La Taularde : l’impasse d’un système d’incarcération où se concentrent violences sociales et oppressions (physiques, architecturales, policières, pharmaco-chimiques, disciplinaires, juridiques…) tourné à Rennes.
Sophie Marceau est un peu au cinéma ce que Vanessa Paradis est à la variété française. Découverte tôt, avec La Boum (Claude Pinoteau, 1980), elle a marqué l’imaginaire populaire en incarnant Vic, dont les parents étaient joués par Claude Brasseur et Brigitte Fossey. Ce rôle est évidemment indélébile – comme « Joe le Taxi » collera éternellement au curriculum de V. Paradis quoi qu’elle tente.
Dans La Taularde, S. Marceau incarne une prof de français, Mathilde, écrouée pour avoir facilité l’évasion de son homme – braqueur de profession… On n’en saura guère plus sur le personnage, les hommes (si ce n’est le fils de Mathilde et un professeur de sports qui intervient en prison) n’étant guère présents dans ce film de femmes.
Si ce couple est improbable tant nous sommes redoutablement habitués à ce que les unions soient contractées au sein de catégories socio-professionnelles semblables ; si S. Marceau est au mieux presque crédible dans ce rôle de femme prête à sacrifier sa réputation, sa liberté, sa vie de famille et sa santé pour l’homme qu’elle aime, il n’en demeure pas moins que La Taularde offre l’occasion de visiter l’intérieur de l’ancienne prison des hommes boulevard Jacques Cartier à Rennes (aujourd’hui transférée à Vezin-le-Coquet), et ce, sans avoir à passer par les cases « Justice » ou « Injustice ».

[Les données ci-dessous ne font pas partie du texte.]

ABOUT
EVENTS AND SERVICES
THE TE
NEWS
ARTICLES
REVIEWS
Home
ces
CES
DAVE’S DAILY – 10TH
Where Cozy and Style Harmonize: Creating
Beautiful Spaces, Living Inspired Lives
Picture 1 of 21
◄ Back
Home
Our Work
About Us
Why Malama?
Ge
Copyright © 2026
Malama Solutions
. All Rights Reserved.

Pas facile pour Mathilde (Sophie Marceau), au parloir de la prison, de demander à son fils (Benjamin Siksou) de lui ramener un téléphone portable, notamment parce qu’il devra se le glisser dans le cul pour passer les contrôles…

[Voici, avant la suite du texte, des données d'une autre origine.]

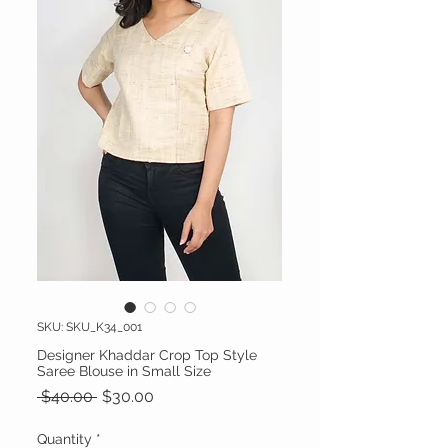
SKU: SKU_K34_001
Designer Khaddar Crop Top Style
Saree Blouse in Small Size
Regular Price
Sale Price
 $40.00 
$30.00
Quantity
*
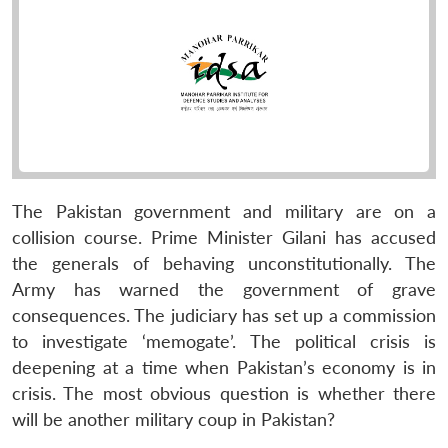
The Pakistan government and military are on a
collision course. Prime Minister Gilani has accused
the generals of behaving unconstitutionally. The
Army has warned the government of grave
consequences. The judiciary has set up a commission
to investigate ‘memogate’. The political crisis is
deepening at a time when Pakistan’s economy is in
crisis. The most obvious question is whether there
will be another military coup in Pakistan?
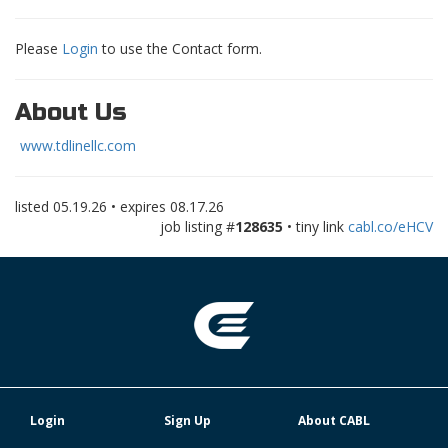
Please
Login
to use the Contact form.
About Us
www.tdlinellc.com
listed
05.19.26
• expires
08.17.26
job listing #
128635
• tiny link
cabl.co/eHCV
Login
Sign Up
About CABL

Ce drame, évidemment en huis-clos, est ainsi une dénonciation des conditions de vie en centre de détention (racket, promiscuité propice à la rédemption comme les murs de 4 mètres de haut érigés à Calais le sont à la bonne entente entre les peuples, absence totale d’intimité, travail dans des ateliers rémunéré selon des critères qui semblent avoir été conçus au Bangladesh ou en RPC, violences quotidiennes, corruption du corps fonctionnaire qui administre ces lieux de privation de liberté qui sont aussi et surtout des zones d’avilissement à petit feu et de perte de la dignité, saleté, injustices, aberration des peines accablantes, racisme, etc.). Il est aussi une occasion de revoir des actrices vues ici (Aurore Broutin) ou là (Suzanne Clément) voire là (Marie Denarnaud) et appréciées. Variés, colorés, les seconds rôles dans cet univers carcéral féminin démontrent, même dans des circonstances particulièrement défavorables, la vitalité du tissu social et des interactions qui, petit à petit, permettent à la lumière de s’insinuer. En ce sens La Taularde est une œuvre éminemment utile, même si le choix du guide (une Vic qui, devenue adulte, aurait mal tourné – ce qui, convenons-en, est un comble pour une actrice) prête à sourire.
Merci pour cet article et pour les nombreux autres qui paraissent.
Je souhaite ajouter une correction concernant le lieu de tournage. Certes cela c’est bien passé à Rennes, mais à la maison d’arrêt Jacques Cartier, soit l’ancienne prison des hommes.
Bonne continuation,
Merci pour cette précision ! En effet, ça m’étonnait que le film ait pu être tourné dans l’actuelle prison des femmes, derrière la gare, alors qu’elle est encore affectée à ce triste usage. On va modifier ça dans l’article. Bonne continuation à vous également.